# Harvester vs. Feller Buncher?



## PB (May 24, 2009)

I was wondering if you could tell me the difference between a harvester and a feller buncher? Looks like they serve the same purpose, but are called by different names.


----------



## Cletuspsc (May 24, 2009)

Yea i guess it depends on where you live. . . .around here they pretty much mean the same thing. .. . but i have heard some people refer to CTL (cut to length) systems as harvesters. . . .but also as processors.

-steve


----------



## PB (May 24, 2009)

Thanks. I was wondering about it since the Northeast Logging show. They look like they are built differently. Tigercat and other companies list harvester separate from the feller bunchers.


----------



## Gologit (May 25, 2009)

*Hey Spud Man*

It's mostly semantics. I'm sure there are totally accurate names for each piece of equipment but, around here at least, they're interchangeable.
Hotsaw, fellerbuncher, harvester...even if the machine is different everybody knows what they mean.

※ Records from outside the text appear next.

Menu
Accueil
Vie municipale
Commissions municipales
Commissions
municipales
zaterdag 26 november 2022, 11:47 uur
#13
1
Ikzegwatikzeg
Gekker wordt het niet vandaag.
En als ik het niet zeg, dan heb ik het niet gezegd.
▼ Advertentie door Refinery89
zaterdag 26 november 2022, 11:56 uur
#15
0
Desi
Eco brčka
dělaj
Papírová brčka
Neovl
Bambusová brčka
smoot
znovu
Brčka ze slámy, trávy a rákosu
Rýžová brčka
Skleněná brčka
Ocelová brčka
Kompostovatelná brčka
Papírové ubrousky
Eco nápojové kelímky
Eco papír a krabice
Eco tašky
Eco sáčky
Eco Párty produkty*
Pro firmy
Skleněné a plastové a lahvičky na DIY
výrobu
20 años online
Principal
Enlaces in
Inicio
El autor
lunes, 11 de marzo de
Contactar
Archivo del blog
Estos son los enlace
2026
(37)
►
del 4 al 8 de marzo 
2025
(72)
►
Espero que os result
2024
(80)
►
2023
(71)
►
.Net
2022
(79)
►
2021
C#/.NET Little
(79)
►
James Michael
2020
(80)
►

LOL...One outfit calls every mechanical cutter they have a Timbco...they haven't run Timbcos in six years but the name still sticks.


----------



## RPM (May 25, 2009)

We differentiate between the two around here. 

Fellerbuncher around here is a hotsaw and is production, felling machine - lay the wood down in bunches for a grapple skidder. 

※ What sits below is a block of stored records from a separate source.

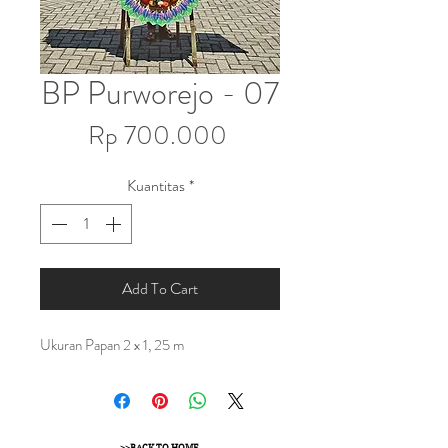
BP Purworejo - 07
Harga
Rp 700.000
Kuantitas
*
Add To Cart
Ukuran Papan 2 x 1, 25 m
>>BACK TO HOME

Some contractors are using smaller machines with a harvestor / processor head combo so that they can do both - fall and process (CTL) at the stump and then use a forwarder to take the wood out. Typically, these are be being used for selection cuts, and so more so now - fuel modification projects. Basically, somewhere you are not clear cutting, have some sort of retention prescription and have tip toe around without damaging your residual stems.


----------



## mercer_me (May 25, 2009)

A feller buncher cuts the tree down and lays it on the ground and that's it. A harvester cut's the tree down and cut's it to length, and when the tree gos through the rolers the branches come off. Feller bunchers are usualy used with skidders, and harvesters are usauly used with fowarders.


----------



## Zackman1801 (May 25, 2009)

Feller buncher: usually has a large circular saw around here (Maine) or a hydraulic shear and cuts trees off and lays them down tree length in bunches to be picked up behind a grapple skidder.

Harvester: has a head that grabs onto the tree has a hydraulic chainsaw that swings out cuts the tree down, then it pulls it through the arms, strips the limbs off, and cuts the pieces into marketable lengths with the chainsaw so you have piles of sorted wood. Usually a forwarder follows them and picks up the sorted wood.

darn you mercer you beat me to it!


----------



## RPM (May 25, 2009)

mercer_me said:


> A feller buncher cuts the tree down and lays it on the ground and that's it. A harvester cut's the tree down and cut's it to length, and when the tree gos through the rolers the branches come off. Feller bunchers are usualy used with skidders, and harvesters are usauly used with fowarders.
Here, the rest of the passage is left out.